(TASK DETAILS)
In the material below, find each line with the word "family" and list it.

(SUPPLIED INFORMATION)
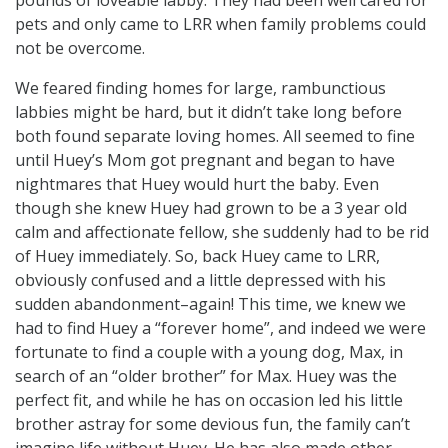
pets and only came to LRR when family problems could
not be overcome.
We feared finding homes for large, rambunctious
labbies might be hard, but it didn’t take long before
both found separate loving homes. All seemed to fine
until Huey’s Mom got pregnant and began to have
nightmares that Huey would hurt the baby. Even
though she knew Huey had grown to be a 3 year old
calm and affectionate fellow, she suddenly had to be rid
of Huey immediately. So, back Huey came to LRR,
obviously confused and a little depressed with his
sudden abandonment–again! This time, we knew we
had to find Huey a “forever home”, and indeed we were
fortunate to find a couple with a young dog, Max, in
search of an “older brother” for Max. Huey was the
perfect fit, and while he has on occasion led his little
brother astray for some devious fun, the family can’t
imagine life without Huey. He has also made other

(YOUR SOLUTION)
pets and only came to LRR when family problems could
brother astray for some devious fun, the family can’t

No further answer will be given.